Samstag, 20.07.02

MIDNIGHT
COURT

Der Titel der neuen und bereits dritten CD "Ring the bell - run like hell" macht so richtig deutlich, wofür Midnight Court steht. Es ist im besten Sinne des Wortes ein audiophiles Klingel-Putzen. Die drei "Middies" ziehen kräftig um die Häuser und läuten mit ihrem frischen Sound Sturm. Zunächst klingeln sie bei drei ehrwürdigen Balladen an und erwecken die legendären "As I roved out", "Welcoming Paddy home" und "Salonika" zu neuem Leben. Dann sind die Kollegen aus der Singer/Songwriter-Riege dran. "Caleb Meyer" von Gillian Welch & David Rawlings oder der "Outside track" von Henry Lawson werden aus dem Tiefschlaf gerissen. Und Aaron Shirlow zeigt mit seinem "Omagh Town", daß auch er eine feine Adresse ist, wenn man einen griffigen Song zum Covern braucht. Last but not least kommen die berühmt berüchtigten Jigs und Reels dran. Diese werden so vehement aufgerüttelt, daß sie mit der Band im höllischen Tempo um die Wette rennen.
Das dritte Album läutet eine neue Epoche ein. Dieses Mal wurde etwas Aufwendiger produziert und bei einigen Stücken auch Schlagzeug eingesetzt. Dennoch ist die Band damit nicht in das Folk-Rock Lager gewechselt. Getreu dem Titel des Albums nimmt das Trio immer wieder Reißaus und springt zwischen opulent und unplugged produzierten Titeln hin und her. Geschickt vermeidet man es, in einer der vielen Irish Folk Schubladen zu landen und bietet dem Zuhörer einen äußerst abwechslungsreichen Hörgenuß.
Als Gäste wirken unter anderem mit: Brian O´Connor, der Tin Whistle Spieler von Geraldine MacGowan und Peter Jack, der Bassist von Clannad. Am Schlagzeug ist Mike Witzel, der auch schon für Chris de Burg die Schlagzeugstöcke schwang.
Nachdem das zweite Album "Ear to the ground" von den Medien euphorisch aufgenommen wurde, kann man jetzt gespannt sein, ob "Ring the bell - run like hell" wieder den Nerv der Journalisten und Fans treffen wird. Die Trauben hängen jedenfalls hoch.

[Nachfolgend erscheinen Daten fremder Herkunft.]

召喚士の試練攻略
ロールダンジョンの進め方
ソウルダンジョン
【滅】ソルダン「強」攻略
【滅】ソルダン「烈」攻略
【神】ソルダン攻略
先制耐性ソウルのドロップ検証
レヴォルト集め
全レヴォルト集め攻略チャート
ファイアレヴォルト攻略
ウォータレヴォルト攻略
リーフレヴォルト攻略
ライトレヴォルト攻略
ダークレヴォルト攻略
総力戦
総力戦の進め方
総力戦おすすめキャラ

So schrieb z.B. die englische Musikzeitschrift "Rock ´n´Reel": "Ear to the ground is a treat for the ears and Celtic soul food of the finest order." Und daß dies keine Einzelmeinung war, belegten z.B. überaus positive Rezensionen in der Bibel des Irish Folk, dem Irish Music Magazine oder in der schottischen Living Tradition. Dies bedeutete für Midnight Court den internationalen Durchbruch. Es folgten Tourneen durch die USA, IRL, Skandinavien, Polen oder die Einladung des Staatstheaters Wiesbaden, den Soundrack zu der Dance Show "Irish Soul" zu schreiben, die im Jahre 2001 über dreissig mal aufgeführt wird. In Deutschland gehört die Band längst schon zu den beliebtesten und erfolgreichsten irischen Acts.
Das liegt nicht zuletzt an ihrem sympathischen Auftreten und den mitreißenden Live-Auftritten. Midnight Court beweisen es immer wieder: Irish Folk pur lebt. Und wie! Man braucht nicht viel, um einen proppenvollen Saal in absolute Begeisterung zu versetzen. Ein Akkordeon, Fiddle, Gitarre und exzellente Vocals genügen. Entscheidend dürfte der "Spirit" sein, der in den Musikern lodert, die diese Instrumente spielen und den Funken überspringen lassen. 
Daher hat sich die Bandphilosopie "give the people what they want!" als stimmig bewahrheitet. Denn die Fans sind immer noch richtig Feuer und Flamme für Irish Folk unplugged. Aber mit Biss! Wer das Feuer, das in den Jigs & Reels von Midnight Court lodert, nicht gleich spürt, der kann es zumindest optisch sofort sehen. Die Jungs pumpen Note für Note aus sich heraus und sind spätestens beim dritten Stück patsch naß. Dann wird es Zeit für eine Ballade, die unter die Haut geht und die Augen glänzen läßt. Midnight Court verstehen es, in ihrer Musik die vier Elemente Feuer, Wasser, Luft und Erde einmalig zu mischen. Man fühlt sich mal schwer, mal leicht, mal heiß, mal kalt, aber die ganze Zeit mit beiden Füßen auf dem Boden irischer Tradition.